XenZone Clinical Director Dr Lynne Green is a consultant clinical psychologist with 20 years’ NHS experience. In her foreword, Dr Green states that to secure best outcomes, different interventions may be required and that sometimes, the most appropriate treatment for a particular individual may not be the one that has the greatest evidence base. At the same time, offering treatments shown to result in positive outcomes for many is good practice and should remain central to the provision of health care, Dr Green believes that reliance on such evidence-based approaches should not stifle innovation:
“It is crucial that we find new ways of working and demonstrating impact. This means we need to do different things, ask different questions and use different methodologies than we are used to. We need to be creative in working out what will work and for whom, and do this collaboratively with those – and for those - who use our services.”
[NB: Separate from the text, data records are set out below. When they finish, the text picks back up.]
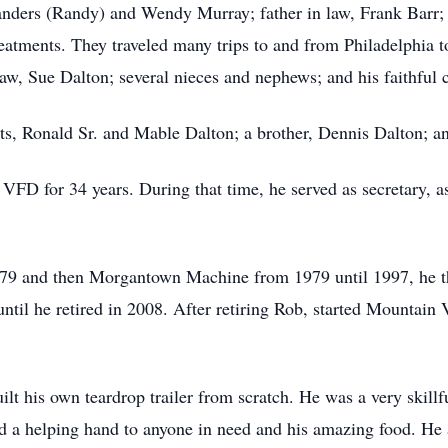
Sanders (Randy) and Wendy Murray; father in law, Frank Barr;
eatments. They traveled many trips to and from Philadelphia 
n law, Sue Dalton; several nieces and nephews; and his faithf
ts, Ronald Sr. and Mable Dalton; a brother, Dennis Dalton; an
D for 34 years. During that time, he served as secretary, ass
9 and then Morgantown Machine from 1979 until 1997, he th
until he retired in 2008. After retiring Rob, started Mountain
lt his own teardrop trailer from scratch. He was a very skill
d a helping hand to anyone in need and his amazing food. He a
Aaron Sefi, Research and Evaluation Director at XenZone, has summarised his concerns about the future of therapeutic choice in an article, drawing on the views of our panel of experts. He maintains that because we prize a specific brand of quantitative evidence, we are encouraging a prescriptive and singular approach to mental health support. This, he points out, directly contravenes the principle of choice we know is so important.
Additionally, Aaron states that the field of therapy is moving quickly, with innovative approaches and modalities developing apace. To wait years building a top down evidence base risks blocking the availability of such treatments to those who could benefit today. Arguing against a therapeutic monoculture, Aaron says: “We should be open to finding new ways to demonstrate impact, deploying different methodologies which practice-based evidence shows us will benefit a client.”